Later in the evening, Zyp’s condition deteriorated to the point that his wife took him to the University of Alberta Hospital for examination. Suddenly, there was a flurry of activity as medical staff surrounded him.

To save his life, doctors intentionally placed him into a coma.

“They told me to count back from 100, and basically I started to count back from 100 and that’s one of the last things I really solidly remember up until about six weeks later,” Zyp said.

His meningitis is rare, and his complications are even more so.

To prevent his fingers from seizing, he faced months of therapy at the Glenrose Rehabilitation Hospital. However, Zyp’s commitment and strength of spirit were so strong that the Glenrose named him to receive a Courage Award for determination throughout his rehabilitation.

“He gave it 110 per cent every day. Oh, there were complaints, but he would still go ahead with it,” said occupational therapist Dan Yeung, whom Zyp affectionately calls The Crippler. “Zyp said, ‘You’ve got to do what you’ve got to do,’ and there would be choice words peppered in that statement.”

For Zyp, he never had a sense of bitterness, anger or self-pity. It was a matter of dealing with the situation at hand.

“I continually tried to deal with it the best possible way I could,” he said.

“I hated where I was at sometimes, when I couldn’t drink water at all, when I couldn’t eat because I had a feeding tube. These were things that tortured me, when they had taken the skin off my back, and they had to roll me, when I was basically mummified.”

At Holy Trinity High School in south Edmonton, where even his students simply call him “Zyp,” news of their beloved drama teacher’s situation was a shock, especially so close to the staging of their school play.

“One, what do we do? Our show is set to go up one week from the day he got sick, and oh my gosh, Zyp might die!” recalls Moia Calkins, a Grade 12 student.

“We were hearing bad news and bad news. We hadn’t seen him, and he was still in his medically induced coma, so it was a really tough time because we hadn’t heard from him.”

Damian Lachacz, a Grade 11 student, was on a Quebec trip when he heard about his teacher’s illness and prayed at the shrine of Sainte Anne de Beaupré, the patron saint of the sick and suffering.

“I went to this church thinking of Zyp and I prayed for his recovery. I made sure I wouldn’t leave anything behind. I left it to Ste. Anne’s intercession.”

By the end of March, Zyp was back in the classroom and a few months later, he was back hosting his radio show on CJSR. He said prayer, his own faith, and the love of his wife Trina and his family continues to sustain him.

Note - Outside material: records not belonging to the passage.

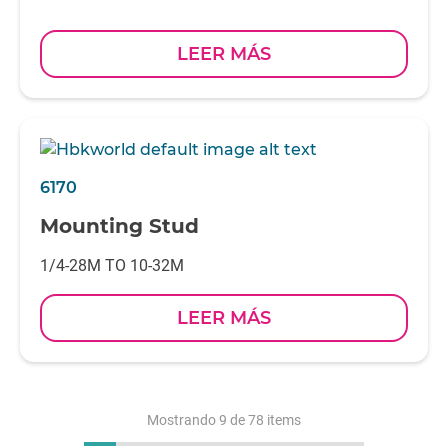
LEER MÁS
6170
Mounting Stud
1/4-28M TO 10-32M
LEER MÁS
Mostrando
9
de 78 items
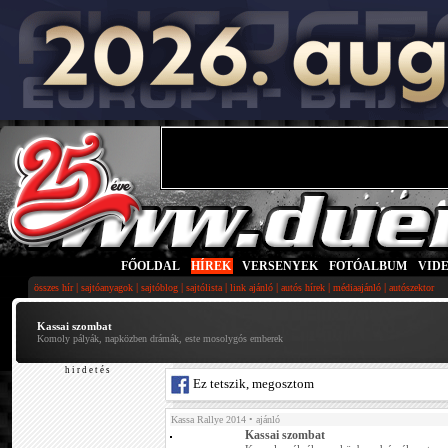
FŐOLDAL
|
HÍREK
|
VERSENYEK
|
FOTÓALBUM
|
VID
|
|
|
|
|
|
|
összes hír
sajtóanyagok
sajtóblog
sajtólista
link ajánló
autós hírek
médiaajánló
autószektor
Kassai szombat
Komoly pályák, napközben drámák, este mosolygós emberek
h i r d e t é s
Ez tetszik, megosztom
Kassa Rallye 2014
• ajánló
Kassai szombat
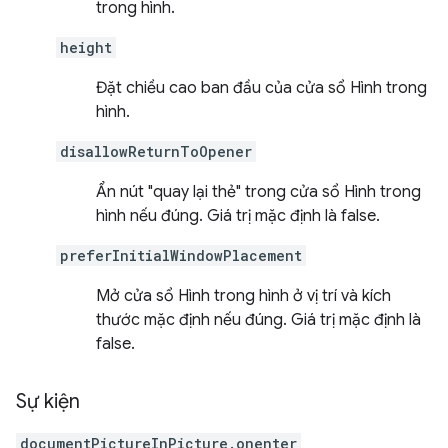
trong hình.
height
Đặt chiều cao ban đầu của cửa sổ Hình trong
hình.
disallowReturnToOpener
Ẩn nút "quay lại thẻ" trong cửa sổ Hình trong
hình nếu đúng. Giá trị mặc định là false.
preferInitialWindowPlacement
Mở cửa sổ Hình trong hình ở vị trí và kích
thước mặc định nếu đúng. Giá trị mặc định là
false.
Sự kiện
documentPictureInPicture.onenter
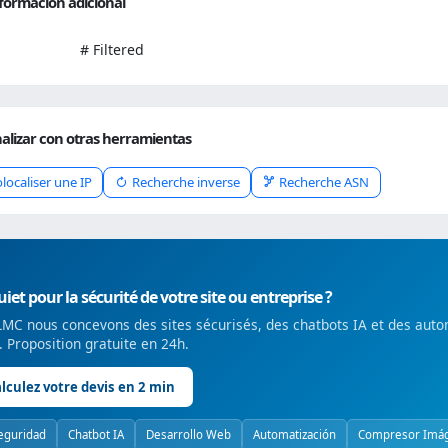
formación adicional
# Filtered
alizar con otras herramientas
localiser une IP
Recherche inverse
Recherche ASN
iet pour la sécurité de votre site ou entreprise ?
MC nous concevons des sites sécurisés, des chatbots IA et des auto
é. Proposition gratuite en 24h.
lculez votre devis en 2 min
eguridad
Chatbot IA
Desarrollo Web
Automatización
Compresor Imá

“The amount of prayer circles, the amount of group prayers, the amount of positivity that they sent my way, it helped me recover,” Zyp said. “And not in the way that it saved me from the brink of death. But more in this way of that kind of outpouring of love and caring.

“I think that you have to believe that it can help affect you.”

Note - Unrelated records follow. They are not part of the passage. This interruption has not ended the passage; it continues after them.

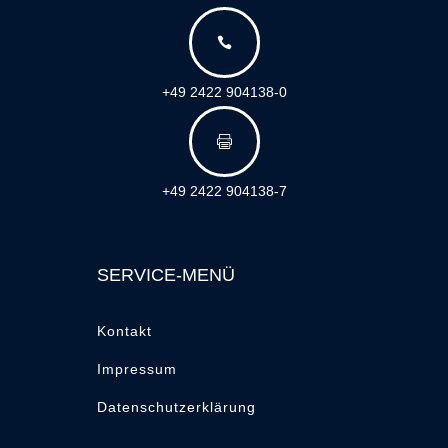

+49 2422 904138-0

+49 2422 904138-7
SERVICE-MENÜ
Kontakt
Impressum
Datenschutzerklärung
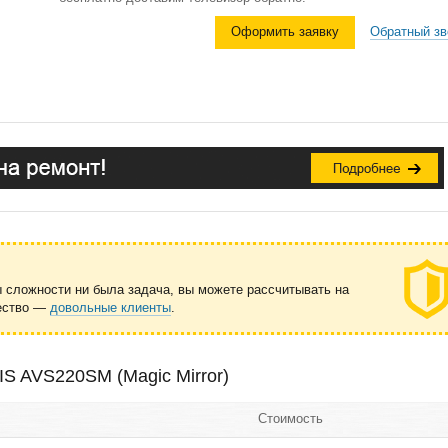
Оформить заявку
Обратный зв
ы сложности ни была задача, вы можете рассчитывать на
чество —
довольные клиенты
.
S AVS220SM (Magic Mirror)
Стоимость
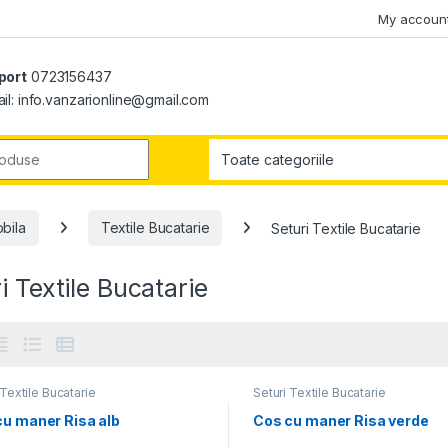
My accoun
port
0723156437
il: info.vanzarionline@gmail.com
r:
obila
Textile Bucatarie
Seturi Textile Bucatarie
i Textile Bucatarie
 Textile Bucatarie
Seturi Textile Bucatarie
cu maner Risa alb
Cos cu maner Risa verde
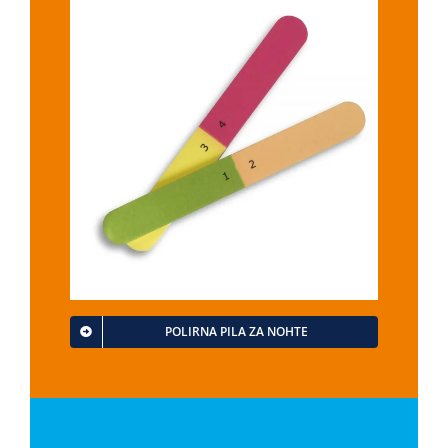
POLIRNA PILA ZA NOHTE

Moia Calkins vividly recalls the day her beloved teacher was back in the classroom. Like the receiving line at a wedding reception, students stood waiting to welcome Zyp back.

“I asked my chem teacher – I’m like, ‘Zyp’s here, can we skip class to go and see him?’ She said, ‘Get out of here,’ ” Calkins remembers. “It was incredibly emotional. I got teared up. He got teared up. Everyone in the room was, like, waterworks.”

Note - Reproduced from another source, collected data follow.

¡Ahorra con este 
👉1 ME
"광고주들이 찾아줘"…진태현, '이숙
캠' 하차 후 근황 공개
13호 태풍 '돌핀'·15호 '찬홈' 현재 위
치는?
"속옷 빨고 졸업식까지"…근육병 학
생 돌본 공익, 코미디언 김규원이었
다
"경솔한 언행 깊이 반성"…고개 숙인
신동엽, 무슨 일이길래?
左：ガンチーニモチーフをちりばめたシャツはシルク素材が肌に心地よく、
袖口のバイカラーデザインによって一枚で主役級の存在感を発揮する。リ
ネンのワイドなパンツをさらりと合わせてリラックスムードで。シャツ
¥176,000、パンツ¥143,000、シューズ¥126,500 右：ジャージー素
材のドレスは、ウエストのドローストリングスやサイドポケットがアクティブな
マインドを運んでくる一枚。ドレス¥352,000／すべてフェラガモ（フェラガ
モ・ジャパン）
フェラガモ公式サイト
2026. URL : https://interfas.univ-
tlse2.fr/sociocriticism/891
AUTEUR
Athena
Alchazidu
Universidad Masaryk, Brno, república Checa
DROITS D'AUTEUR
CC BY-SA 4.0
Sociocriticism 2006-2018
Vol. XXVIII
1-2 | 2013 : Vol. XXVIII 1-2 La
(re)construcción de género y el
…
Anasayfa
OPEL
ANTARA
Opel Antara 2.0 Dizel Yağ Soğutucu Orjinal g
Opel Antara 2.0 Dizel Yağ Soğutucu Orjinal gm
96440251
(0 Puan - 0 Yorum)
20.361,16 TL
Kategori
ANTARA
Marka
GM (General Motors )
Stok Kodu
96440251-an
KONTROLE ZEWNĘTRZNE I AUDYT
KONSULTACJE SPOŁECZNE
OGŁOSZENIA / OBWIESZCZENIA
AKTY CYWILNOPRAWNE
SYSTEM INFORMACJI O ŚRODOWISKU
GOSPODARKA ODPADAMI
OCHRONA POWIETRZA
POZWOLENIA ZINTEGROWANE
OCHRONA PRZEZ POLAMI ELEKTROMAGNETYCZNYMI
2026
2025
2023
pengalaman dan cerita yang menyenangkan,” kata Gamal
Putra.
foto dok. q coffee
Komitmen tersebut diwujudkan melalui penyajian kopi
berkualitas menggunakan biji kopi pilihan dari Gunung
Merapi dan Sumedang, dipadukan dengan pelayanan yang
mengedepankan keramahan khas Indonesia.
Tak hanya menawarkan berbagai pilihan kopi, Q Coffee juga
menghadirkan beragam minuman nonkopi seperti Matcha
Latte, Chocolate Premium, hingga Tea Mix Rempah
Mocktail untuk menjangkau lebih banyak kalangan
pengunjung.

“When he came back, it’s like he never left. It was business as usual almost,” adds Damian Lachacz. “He’s impenetrable. He never backs down. He’s got such a strong spirit. He knows how to break the tension with humour, and that’s the perfect way to comfort someone.”

Returning to the classroom was just as emotional for Zyp himself.

“Seeing kids do amazing work, and just kind of realizing how lucky I am to be back in this position, I felt like … I don’t know exactly what it is … I may have been down, but I never felt like I was going to be out.”

Zyp said he’s proud of his accomplishments, but he realizes he has “much further to go.” He’s come to terms with the fact that life will be different for him and his family. He has two prosthetic legs. He faces more surgeries and therapy. But he hasn’t run out of goals.

“I’m not done yet by any means. The dream is to run at some point. Right now it’s not possible, but it is possible. Other people do it, right?”